■ **Collected data entries**
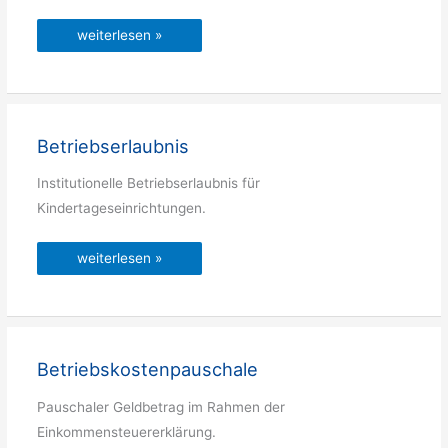
Betreuungszeiten
weiterlesen »
Betriebserlaubnis
Institutionelle Betriebserlaubnis für
Kindertageseinrichtungen.
Betriebserlaubnis
weiterlesen »
Betriebskostenpauschale
Pauschaler Geldbetrag im Rahmen der
Einkommensteuererklärung.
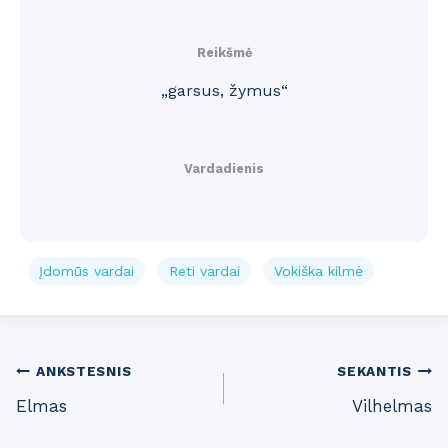
Reikšmė
„garsus, žymus“
Vardadienis
Įdomūs vardai
Reti vardai
Vokiška kilmė
Post
ANKSTESNIS
SEKANTIS
Elmas
Vilhelmas
navigation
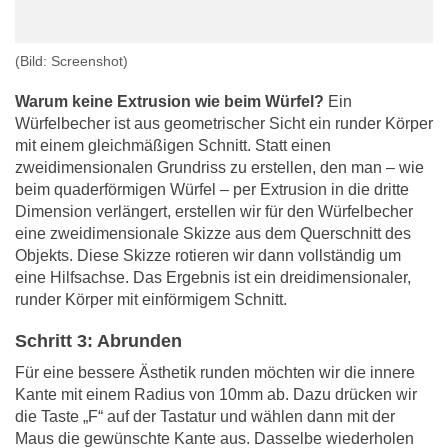
(Bild: Screenshot)
Warum keine Extrusion wie beim Würfel?
Ein
Würfelbecher ist aus geometrischer Sicht ein runder Körper
mit einem gleichmäßigen Schnitt. Statt einen
zweidimensionalen Grundriss zu erstellen, den man – wie
beim quaderförmigen Würfel – per Extrusion in die dritte
Dimension verlängert, erstellen wir für den Würfelbecher
eine zweidimensionale Skizze aus dem Querschnitt des
Objekts. Diese Skizze rotieren wir dann vollständig um
eine Hilfsachse. Das Ergebnis ist ein dreidimensionaler,
runder Körper mit einförmigem Schnitt.
Schritt 3: Abrunden
Für eine bessere Ästhetik runden möchten wir die innere
Kante mit einem Radius von 10mm ab. Dazu drücken wir
die Taste „F“ auf der Tastatur und wählen dann mit der
Maus die gewünschte Kante aus. Dasselbe wiederholen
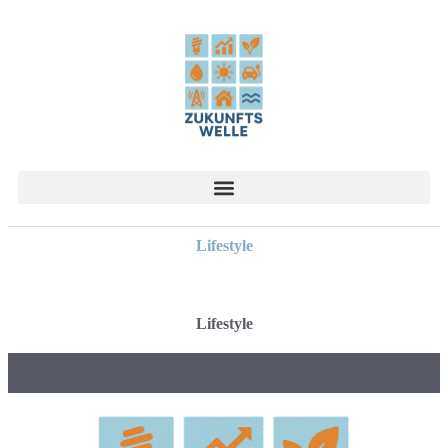
Lifestyle
Lifestyle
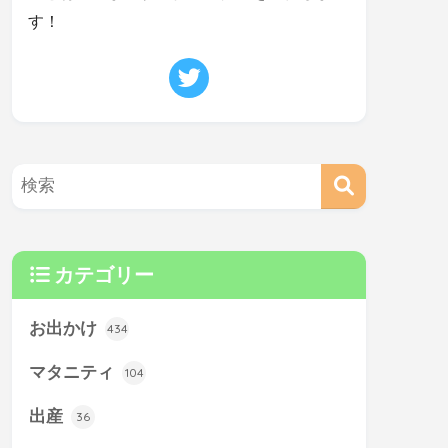
す！
カテゴリー
お出かけ
434
マタニティ
104
出産
36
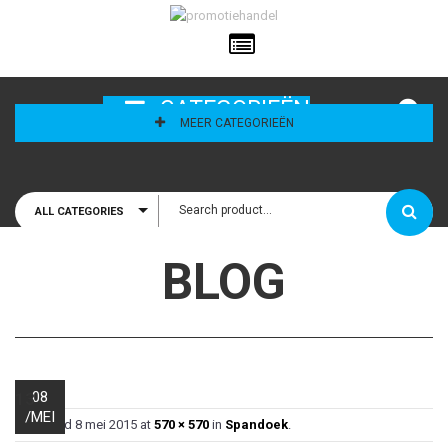
ailadres
CATEGORIEËN
MEER CATEGORIEËN
ALL CATEGORIES
houd mij
BLOG
08
13
/
MEI
Published
8 mei 2015
at
570 × 570
in
Spandoek
.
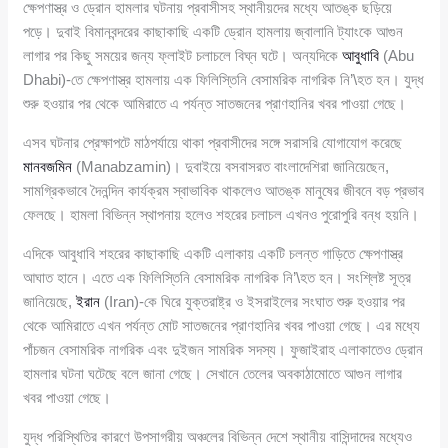
ক্ষেপণাস্ত্র ও ড্রোন হামলার ঘটনায় প্রবাসীসহ স্থানীয়দের মধ্যে আতঙ্ক ছড়িয়ে
পড়ে। দুবাই বিমানবন্দরের কাছাকাছি একটি ড্রোন হামলায় জ্বালানি ট্যাংকে আগুন
লাগার পর কিছু সময়ের জন্য ফ্লাইট চলাচলে বিঘ্ন ঘটে। অন্যদিকে
আবুধাবি
(Abu
Dhabi)-তে ক্ষেপণাস্ত্র হামলায় এক ফিলিস্তিনি বেসামরিক নাগরিক নি’\হত হন। যুদ্ধ
শুরু হওয়ার পর থেকে আমিরাতে এ পর্যন্ত সাতজনের প্রাণহানির খবর পাওয়া গেছে।
এসব ঘটনার প্রেক্ষাপটে মাঠপর্যায়ে থাকা প্রবাসীদের সঙ্গে সরাসরি যোগাযোগ করেছে
মানবজমিন
(Manabzamin)। দুবাইয়ে বসবাসরত বাংলাদেশিরা জানিয়েছেন,
সামগ্রিকভাবে দৈনন্দিন কার্যক্রম স্বাভাবিক থাকলেও আতঙ্ক মানুষের জীবনে বড় প্রভাব
ফেলছে। হামলা বিভিন্ন স্থাপনায় হলেও শহরের চলাচল এখনও পুরোপুরি বন্ধ হয়নি।
এদিকে আবুধাবি শহরের কাছাকাছি একটি এলাকায় একটি চলন্ত গাড়িতে ক্ষেপণাস্ত্র
আঘাত হানে। এতে এক ফিলিস্তিনি বেসামরিক নাগরিক নি’\হত হন। সংশ্লিষ্ট সূত্র
জানিয়েছে,
ইরান
(Iran)-কে ঘিরে যুক্তরাষ্ট্র ও ইসরাইলের সংঘাত শুরু হওয়ার পর
থেকে আমিরাতে এখন পর্যন্ত মোট সাতজনের প্রাণহানির খবর পাওয়া গেছে। এর মধ্যে
পাঁচজন বেসামরিক নাগরিক এবং দুইজন সামরিক সদস্য। ফুজাইরাহ এলাকাতেও ড্রোন
হামলার ঘটনা ঘটেছে বলে জানা গেছে। সেখানে তেলের অবকাঠামোতে আগুন লাগার
খবর পাওয়া গেছে।
যুদ্ধ পরিস্থিতির কারণে উপসাগরীয় অঞ্চলের বিভিন্ন দেশে স্থানীয় বাসিন্দাদের মধ্যেও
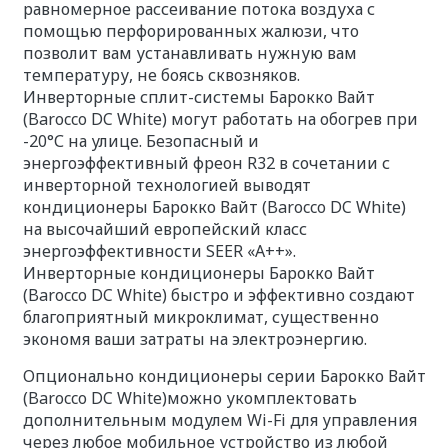
равномерное рассеивание потока воздуха с
помощью перфорированных жалюзи, что
позволит вам устанавливать нужную вам
температуру, не боясь сквозняков.
Инверторные сплит-системы Барокко Вайт
(Barocco DC White) могут работать на обогрев при
-20°С на улице. Безопасный и
энергоэффективный фреон R32 в сочетании с
инверторной технологией выводят
кондиционеры Барокко Вайт (Barocco DC White)
на высочайший европейский класс
энергоэффективности SEER «A++».
Инверторные кондиционеры Барокко Вайт
(Barocco DC White) быстро и эффективно создают
благоприятный микроклимат, существенно
экономя ваши затраты на электроэнергию.
Опционально кондиционеры серии Барокко Вайт
(Barocco DC White)можно укомплектовать
дополнительным модулем Wi-Fi для управления
через любое мобильное устройство из любой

■ **Your objective**
Copy out the entries exactly as they stand, omitting the images.

■ **Problem solution**
Betreuungszeiten
weiterlesen »
Betriebserlaubnis
Institutionelle Betriebserlaubnis für
Kindertageseinrichtungen.
Betriebserlaubnis
weiterlesen »
Betriebskostenpauschale
Pauschaler Geldbetrag im Rahmen der
Einkommensteuererklärung.
Reikšmė
„garsus, žymus“
Vardadienis
Įdomūs vardai
Reti vardai
Vokiška kilmė
Post
ANKSTESNIS
SEKANTIS
Elmas
Vilhelmas
navigation
(Bild: Screenshot)
Warum keine Extrusion wie beim Würfel?
Ein
Würfelbecher ist aus geometrischer Sicht ein runder Körper
mit einem gleichmäßigen Schnitt. Statt einen
zweidimensionalen Grundriss zu erstellen, den man – wie
beim quaderförmigen Würfel – per Extrusion in die dritte
Dimension verlängert, erstellen wir für den Würfelbecher
eine zweidimensionale Skizze aus dem Querschnitt des
Objekts. Diese Skizze rotieren wir dann vollständig um
eine Hilfsachse. Das Ergebnis ist ein dreidimensionaler,
runder Körper mit einförmigem Schnitt.
Schritt 3: Abrunden
Für eine bessere Ästhetik runden möchten wir die innere
Kante mit einem Radius von 10mm ab. Dazu drücken wir
die Taste „F“ auf der Tastatur und wählen dann mit der
Maus die gewünschte Kante aus. Dasselbe wiederholen
Lifestyle
Lifestyle
す！
カテゴリー
お出かけ
434
マタニティ
104
出産
36
ailadres
CATEGORIEËN
MEER CATEGORIEËN
ALL CATEGORIES
houd mij
BLOG
08
13
/
MEI
Published
8 mei 2015
at
570 × 570
in
Spandoek
.
ক্ষেপণাস্ত্র ও ড্রোন হামলার ঘটনায় প্রবাসীসহ স্থানীয়দের মধ্যে আতঙ্ক ছড়িয়ে
পড়ে। দুবাই বিমানবন্দরের কাছাকাছি একটি ড্রোন হামলায় জ্বালানি ট্যাংকে আগুন
লাগার পর কিছু সময়ের জন্য ফ্লাইট চলাচলে বিঘ্ন ঘটে। অন্যদিকে
আবুধাবি
(Abu
Dhabi)-তে ক্ষেপণাস্ত্র হামলায় এক ফিলিস্তিনি বেসামরিক নাগরিক নি’\হত হন। যুদ্ধ
শুরু হওয়ার পর থেকে আমিরাতে এ পর্যন্ত সাতজনের প্রাণহানির খবর পাওয়া গেছে।
এসব ঘটনার প্রেক্ষাপটে মাঠপর্যায়ে থাকা প্রবাসীদের সঙ্গে সরাসরি যোগাযোগ করেছে
মানবজমিন
(Manabzamin)। দুবাইয়ে বসবাসরত বাংলাদেশিরা জানিয়েছেন,
সামগ্রিকভাবে দৈনন্দিন কার্যক্রম স্বাভাবিক থাকলেও আতঙ্ক মানুষের জীবনে বড় প্রভাব
ফেলছে। হামলা বিভিন্ন স্থাপনায় হলেও শহরের চলাচল এখনও পুরোপুরি বন্ধ হয়নি।
এদিকে আবুধাবি শহরের কাছাকাছি একটি এলাকায় একটি চলন্ত গাড়িতে ক্ষেপণাস্ত্র
আঘাত হানে। এতে এক ফিলিস্তিনি বেসামরিক নাগরিক নি’\হত হন। সংশ্লিষ্ট সূত্র
জানিয়েছে,
ইরান
(Iran)-কে ঘিরে যুক্তরাষ্ট্র ও ইসরাইলের সংঘাত শুরু হওয়ার পর
থেকে আমিরাতে এখন পর্যন্ত মোট সাতজনের প্রাণহানির খবর পাওয়া গেছে। এর মধ্যে
পাঁচজন বেসামরিক নাগরিক এবং দুইজন সামরিক সদস্য। ফুজাইরাহ এলাকাতেও ড্রোন
হামলার ঘটনা ঘটেছে বলে জানা গেছে। সেখানে তেলের অবকাঠামোতে আগুন লাগার
খবর পাওয়া গেছে।
যুদ্ধ পরিস্থিতির কারণে উপসাগরীয় অঞ্চলের বিভিন্ন দেশে স্থানীয় বাসিন্দাদের মধ্যেও
равномерное рассеивание потока воздуха с
помощью перфорированных жалюзи, что
позволит вам устанавливать нужную вам
температуру, не боясь сквозняков.
Инверторные сплит-системы Барокко Вайт
(Barocco DC White) могут работать на обогрев при
-20°С на улице. Безопасный и
энергоэффективный фреон R32 в сочетании с
инверторной технологией выводят
кондиционеры Барокко Вайт (Barocco DC White)
на высочайший европейский класс
энергоэффективности SEER «A++».
Инверторные кондиционеры Барокко Вайт
(Barocco DC White) быстро и эффективно создают
благоприятный микроклимат, существенно
экономя ваши затраты на электроэнергию.
Опционально кондиционеры серии Барокко Вайт
(Barocco DC White)можно укомплектовать
дополнительным модулем Wi-Fi для управления
через любое мобильное устройство из любой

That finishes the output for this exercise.